When I flew to Liverpool for the second time in two days, I still wasn’t aware that my life was changing by the minute. So much was happening that I needed to take a step back and pause for a moment but there just wasn’t a chance to do so. On the way to the presentation that afternoon we had been waiting at passport control at Liverpool airport when a group of fans recognised me. They gave me an amazing ovation and I began signing autographs but I couldn’t hang about because we had to get through passport control. There was a car waiting to take us to Anfield. As I was on my way there, I got a call from my childhood hero Kiko Narváez, the former Atlético Madrid player and one of the stars of their double-winning team, who’d rung to wish me luck. He had listened to what I said during the press conference at the Calderón in the morning and he told me that he thought I’d made the right decision. The call over, there was silence in the car, broken only by the sound of the engine, and I watched distractedly out the window as the city went by. Just as we were going past Goodison Park, the man Liverpool had asked to look after me, Owen, said something. Jorge Lera, a friend of mine from Bahía Internacional, translated for me as he pointed up at the ground: ‘He says: “I hope you score loads of goals.”’
We went into Anfield through the Memorial Gate and Jorge translated as Owen explained what happened at Hillsborough in 1989, when so many Liverpool fans died. It was a tragedy provoked by negligence and one for which there still hasn’t been an explanation. Rick Parry, Liverpool’s chief executive, and Rafa Benítez were waiting for us in the room where the managers’ families wait on match day. The room where I was to sign my contract with Liverpool. Margarita Garay, one of my representatives at Bahía, had just finished making some minor alterations to a couple of clauses when I walked in. I took short steps, glancing at the pictures on the walls, looking at the other people in the room. I took no notice of the food that had been laid on for me. Who could eat at a moment like that? I was handed a pen and I signed the contract that bound me to Liverpool for six years. Benítez congratulated me in typical style: ‘You’ve got to get to the gym. You’re too thin to play in England.’

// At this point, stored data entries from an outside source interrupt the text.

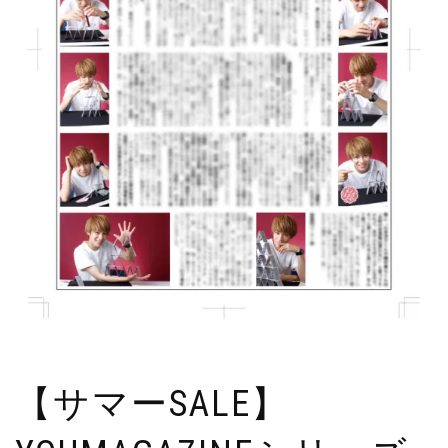
【サマーSALE】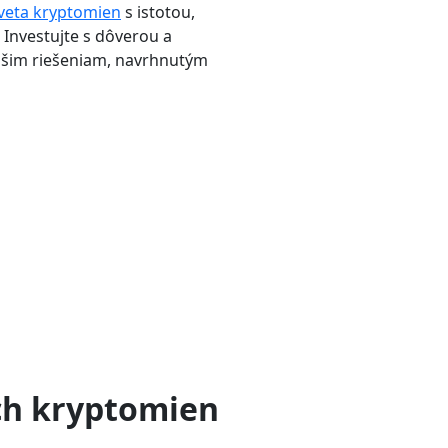
veta kryptomien
s istotou,
 Investujte s dôverou a
ašim riešeniam, navrhnutým
ých kryptomien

It took a few months for me to get to know every corner of the stadium. One of the most emblematic is the dressing room. On a match day you go in through the players’ entrance to the sound of the fans singing and chanting alongside the team bus. You go along a narrow corridor, turn right and come to a room that has not changed in a hundred years. It’s a small room with benches, pegs on the walls, two treatment tables and a table in the middle covered with bandages and strappings and other equipment. The players take up half the room, the coaches and backroom staff the other, but this year the staff have taken to using an old storeroom to try to gain a little space. Before every game, Steven Gerrard or Dirk Kuyt take charge of the music, just as Sergio Ramos does with the Spanish national team.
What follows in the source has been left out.